Issue can be easily reproduced when trying to generate report using provided threat library, sample tm.py (both one in repo and another slightly different in README.md) and template.
Traceback using tm.py from repo:
Exception has occurred: AttributeError
'Actor' object has no attribute 'providesIntegrity'
File "/root/pytm/pytm/pytm.py", line 445, in apply
return eval(self.condition)
File "/root/pytm/pytm/pytm.py", line 547, in resolve
if not t.apply(e):
File "/root/pytm/pytm/pytm.py", line 721, in process
self.resolve()
File "/root/pytm/tm.py", line 91, in <module>
tm.process()
Threat being checked is AC05
with condition '((not target.source.providesIntegrity or not target.sink.providesIntegrity) and not target.isEncrypted) or (target.source.inScope and not target.isResponse and (not target.authenticatesDestination or not target.checksDestinationRevocation))'
. As we know Actor
object doesn't have any providesIntegrity
attribute, but it's being checked.
Can you reproduce it using the latest master?
Yes. That's what I used.
What is your running environment?
OS: SLES 15/python:alpine-3.8 image
Python version: 3.6.10/3.8.6
Your model file, if possible: sample tm.py
from repo and another one from README.md
What have you already tried to solve the problem?
Not yet. I'm not proficient in Python and still poking the code.

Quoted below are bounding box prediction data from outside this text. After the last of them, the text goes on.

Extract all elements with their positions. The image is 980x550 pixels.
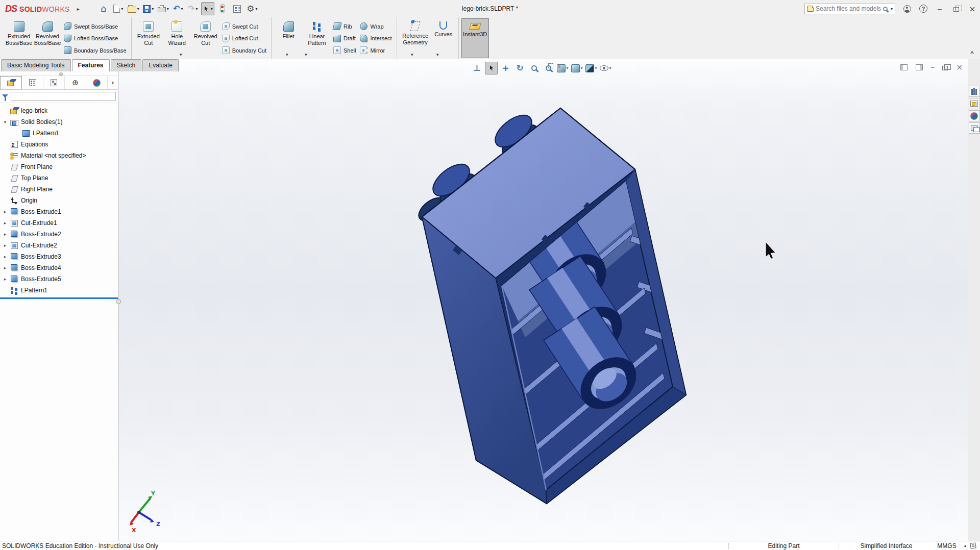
tab-dimxpert-manager[interactable] (65, 76, 86, 89)
rollback-bar[interactable] (0, 297, 118, 299)
menu-flyout-arrow-icon[interactable]: ▸ (77, 6, 80, 12)
tree-item-cut-extrude1[interactable]: ▸Cut-Extrude1 (0, 217, 118, 229)
tab-evaluate[interactable]: Evaluate (142, 59, 179, 71)
tree-item-boss-extrude1[interactable]: ▸Boss-Extrude1 (0, 206, 118, 217)
tree-item-top-plane[interactable]: Top Plane (0, 172, 118, 184)
draft-button[interactable]: Draft (333, 33, 356, 44)
appearances-button[interactable] (969, 110, 980, 121)
help-button[interactable]: ? (919, 4, 928, 13)
tab-display-manager[interactable] (86, 76, 108, 89)
expand-right-pane-icon[interactable] (916, 64, 923, 70)
doc-minimize-button[interactable]: – (931, 64, 935, 71)
select-tool-button[interactable]: ▾ (201, 2, 214, 15)
panel-resize-grip[interactable] (116, 299, 121, 304)
tree-item-boss-extrude5[interactable]: ▸Boss-Extrude5 (0, 273, 118, 285)
display-pane-button[interactable] (231, 2, 244, 15)
normal-to-button[interactable] (471, 62, 483, 74)
save-button[interactable]: ▾ (142, 2, 155, 15)
hide-show-items-button[interactable]: ▾ (599, 62, 612, 74)
restore-button[interactable] (951, 4, 961, 13)
tree-filter-input[interactable] (11, 92, 116, 101)
view-orientation-button[interactable]: ▾ (556, 62, 569, 74)
tab-feature-tree[interactable] (0, 76, 22, 89)
tag-icon[interactable] (970, 542, 976, 548)
minimize-button[interactable]: – (935, 4, 944, 13)
tree-item-boss-extrude3[interactable]: ▸Boss-Extrude3 (0, 251, 118, 262)
lofted-cut-button[interactable]: Lofted Cut (222, 33, 266, 44)
tree-item-boss-extrude4[interactable]: ▸Boss-Extrude4 (0, 262, 118, 273)
options-button[interactable]: ▾ (246, 2, 259, 15)
graphics-viewport[interactable]: ▾ ▾ ▾ ▾ – × (0, 59, 968, 541)
undo-button[interactable]: ▾ (172, 2, 185, 15)
tree-item-solid-bodies[interactable]: ▾Solid Bodies(1) (0, 116, 118, 128)
mirror-button[interactable]: Mirror (360, 44, 391, 56)
intersect-button[interactable]: Intersect (360, 33, 391, 44)
collapse-ribbon-icon[interactable]: ^ (970, 50, 974, 57)
flyout-arrow-icon[interactable]: ▾ (436, 52, 439, 57)
tree-item-equations[interactable]: Equations (0, 139, 118, 150)
interface-mode-label[interactable]: Simplified Interface (839, 542, 934, 549)
extruded-boss-base-button[interactable]: Extruded Boss/Base (5, 18, 33, 58)
units-dropdown-icon[interactable]: ▴ (960, 543, 970, 548)
home-button[interactable] (97, 2, 110, 15)
tree-item-origin[interactable]: Origin (0, 195, 118, 206)
redo-button[interactable]: ▾ (186, 2, 200, 15)
flyout-arrow-icon[interactable]: ▾ (286, 52, 288, 57)
search-dropdown-icon[interactable]: ▾ (891, 7, 893, 11)
curves-button[interactable]: Curves (431, 18, 456, 58)
doc-close-button[interactable]: × (956, 63, 963, 72)
search-icon[interactable] (883, 7, 888, 11)
select-button[interactable] (485, 62, 498, 74)
pan-button[interactable] (499, 62, 512, 74)
search-input[interactable] (816, 5, 881, 12)
extruded-cut-button[interactable]: Extruded Cut (134, 18, 163, 58)
tree-item-part[interactable]: lego-brick (0, 105, 118, 116)
units-selector[interactable]: MMGS (934, 542, 960, 549)
tree-item-boss-extrude2[interactable]: ▸Boss-Extrude2 (0, 229, 118, 240)
user-account-button[interactable] (902, 4, 912, 13)
shell-button[interactable]: Shell (333, 44, 356, 56)
tree-item-body-lpattern1[interactable]: LPattern1 (0, 128, 118, 139)
print-button[interactable]: ▾ (157, 2, 170, 15)
tree-item-material[interactable]: Material <not specified> (0, 150, 118, 161)
tab-sketch[interactable]: Sketch (111, 59, 142, 71)
flyout-arrow-icon[interactable]: ▾ (180, 52, 182, 57)
instant3d-button[interactable]: Instant3D (461, 18, 489, 58)
rib-button[interactable]: Rib (333, 20, 356, 32)
forum-button[interactable] (969, 122, 980, 134)
hole-wizard-button[interactable]: Hole Wizard (163, 18, 191, 58)
tree-item-right-plane[interactable]: Right Plane (0, 184, 118, 195)
lofted-boss-base-button[interactable]: Lofted Boss/Base (64, 33, 127, 44)
boundary-boss-base-button[interactable]: Boundary Boss/Base (64, 44, 127, 56)
rotate-view-button[interactable] (513, 62, 526, 74)
wrap-button[interactable]: Wrap (360, 20, 391, 32)
reference-geometry-button[interactable]: Reference Geometry (400, 18, 431, 58)
custom-properties-button[interactable] (969, 98, 980, 109)
doc-restore-icon[interactable] (942, 66, 948, 70)
panel-splitter-handle[interactable] (0, 71, 118, 76)
flyout-arrow-icon[interactable]: ▾ (411, 52, 413, 57)
design-library-button[interactable] (969, 86, 980, 97)
zoom-to-area-button[interactable] (542, 62, 555, 74)
search-box[interactable]: ▾ (804, 4, 895, 14)
close-button[interactable]: × (968, 4, 977, 13)
collapse-left-pane-icon[interactable] (900, 64, 908, 70)
tree-item-front-plane[interactable]: Front Plane (0, 161, 118, 172)
tab-configuration-manager[interactable] (43, 76, 65, 89)
new-document-button[interactable]: ▾ (112, 2, 125, 15)
display-style-button[interactable]: ▾ (571, 62, 583, 74)
flyout-arrow-icon[interactable]: ▾ (305, 52, 307, 57)
open-document-button[interactable]: ▾ (127, 2, 140, 15)
swept-cut-button[interactable]: Swept Cut (222, 20, 266, 32)
revolved-boss-base-button[interactable]: Revolved Boss/Base (33, 18, 62, 58)
tree-item-lpattern1[interactable]: LPattern1 (0, 285, 118, 296)
tab-basic-modeling-tools[interactable]: Basic Modeling Tools (1, 59, 71, 71)
revolved-cut-button[interactable]: Revolved Cut (191, 18, 220, 58)
fillet-button[interactable]: Fillet (274, 18, 303, 58)
expand-panel-chevron-icon[interactable]: › (108, 76, 118, 89)
tab-features[interactable]: Features (72, 59, 110, 71)
rebuild-button[interactable] (216, 2, 229, 15)
zoom-button[interactable] (528, 62, 541, 74)
tree-item-cut-extrude2[interactable]: ▸Cut-Extrude2 (0, 240, 118, 251)
tab-property-manager[interactable] (22, 76, 43, 89)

EDIT: I think a simple exception can be added to handle such attribute issues in non-elegant way:
def apply(self, target):
if not isinstance(target, self.target):
return None
try:
return eval(self.condition)
except AttributeError:
return None
@izar It can fail on other attributes added to any object and on new/other conditions in Threat Database.
I edited my first post with suggestion to use a simple exception.